Earlier this year, Goldman Sachs withdrew an effort to attract U.S. investors to buy Facebook stock through these markets after media and SEC scrutiny questioned whether the approach they were taking was a way to get around the current rules that any company with 500 or more shareholders and more than $10 in assets is a de facto public company and must register its stock. Goldman then limited the offer to less-regulated foreign investors.

Now the SEC is looking into whether the 500-shareholder rule should be changed to some larger number and whether the rules for who is allowed to invest in such transactions should be changed as well (it is not clear if this would ease or restrict the kinds of investors who would be eligible). The idea behind the existing rules is to protect unsophisticated investors from poor investments. Presumably, the SEC will look into whether and how that should change. For an interesting column questioning the need for the change, go to this link.

Principal 10 Best Companies for Employee Financial Security Applications Now Open

Principal Financial sponsors an annual award for the 10 best companies for employee financial security. Companies must have fewer than 1,000 employees. The awards look primarily at health insurance (the most important factor) and retirement benefits, but also give some consideration to other insurance programs, wellness initiatives, and the way financial security issues are communicated. Salaries are not a factor. ESOP companies have often been winners in the past. I have been a judge for the awards for several years, but would need to recuse myself on any company I could identify that was a member (the submissions are anonymous, however).

To apply for the award, go to this link.

My New Role at the NCEO—and My Last Employee Ownership Update Column

April 13 marked my last day as executive director of the NCEO and my first as senior staff member. Loren Rodgers, our new executive director, will be taking over this column, but I will still be writing a periodic column of my own for the Web site that will be less about news and more about ideas on employee ownership.

The transition from my role as director has been planned for many years. It seemed best to me to set a time when everyone knew a transition would occur so that it would be done in an orderly way. The board and staff and I are all entirely comfortable with how the process went. Loren will be a great director. My position here is largely unpaid, but my passion for what we do is what drives me, and I intend to continue here four days a week for the indefinite future working on a variety of projects.
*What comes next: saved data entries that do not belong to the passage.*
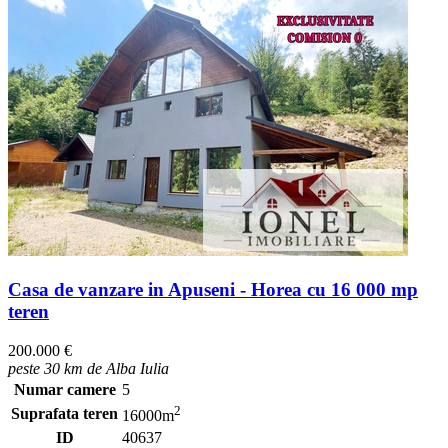
Casa de vanzare in Apuseni - Horea cu 16 000 mp
teren
200.000 €
peste 30 km de Alba Iulia
Numar camere
5
2
Suprafata teren
16000m
ID
40637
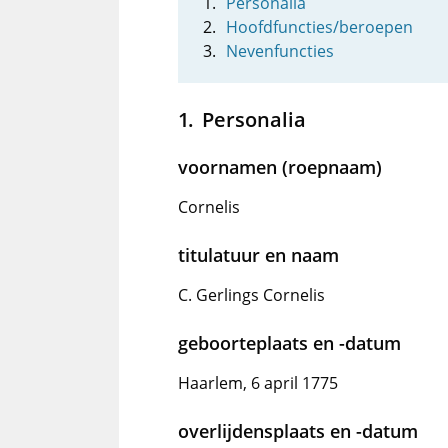
Personalia
Hoofdfuncties/beroepen
Nevenfuncties
Personalia
voornamen (roepnaam)
Cornelis
titulatuur en naam
C. Gerlings Cornelis
geboorteplaats en -datum
Haarlem, 6 april 1775
overlijdensplaats en -datum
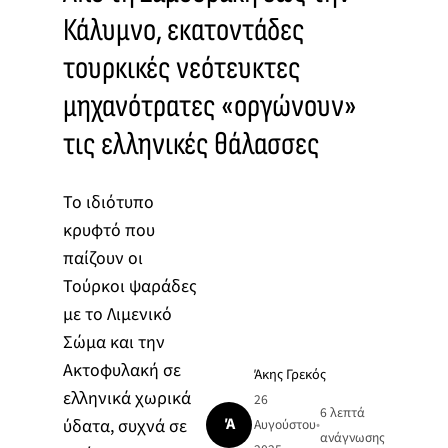
Κάλυμνο, εκατοντάδες
τουρκικές νεότευκτες
μηχανότρατες «οργώνουν»
τις ελληνικές θάλασσες
Το ιδιότυπο
κρυφτό που
παίζουν οι
Τούρκοι ψαράδες
με το Λιμενικό
Σώμα και την
Ακτοφυλακή σε
Άκης Γρεκός
ελληνικά χωρικά
26
6 λεπτά
Ά
ύδατα, συχνά σε
Αυγούστου
•
ανάγνωσης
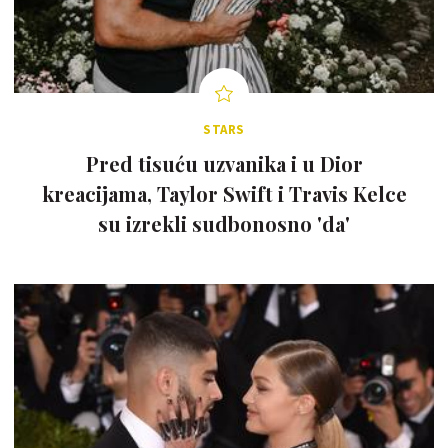
STARS
Pred tisuću uzvanika i u Dior
kreacijama, Taylor Swift i Travis Kelce
su izrekli sudbonosno 'da'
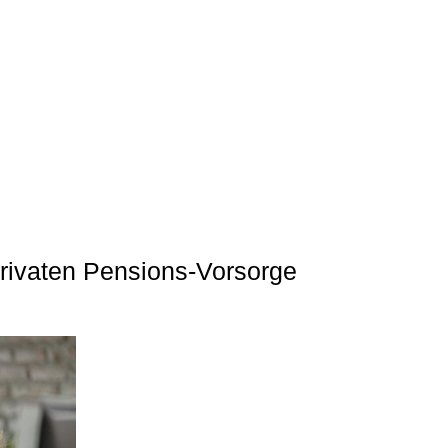
privaten Pensions-Vorsorge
This "job" (hobby is more descriptive) has been a pure joy for me. The people in the employee ownership community are inspiring in their commitment to creating more equitable workplaces and a more equitable society. Our board has been a tremendous source of support. Most of all, the staff I work with every day is simply extraordinary. Not only are they the very best at their jobs we could possibly hope for, but they are people with exceptional commitment and integrity. If for no other reason, I would want to keep working here just because I like them all so much.

Thanks for all your support of what we do. I look forward to continuing to work with you.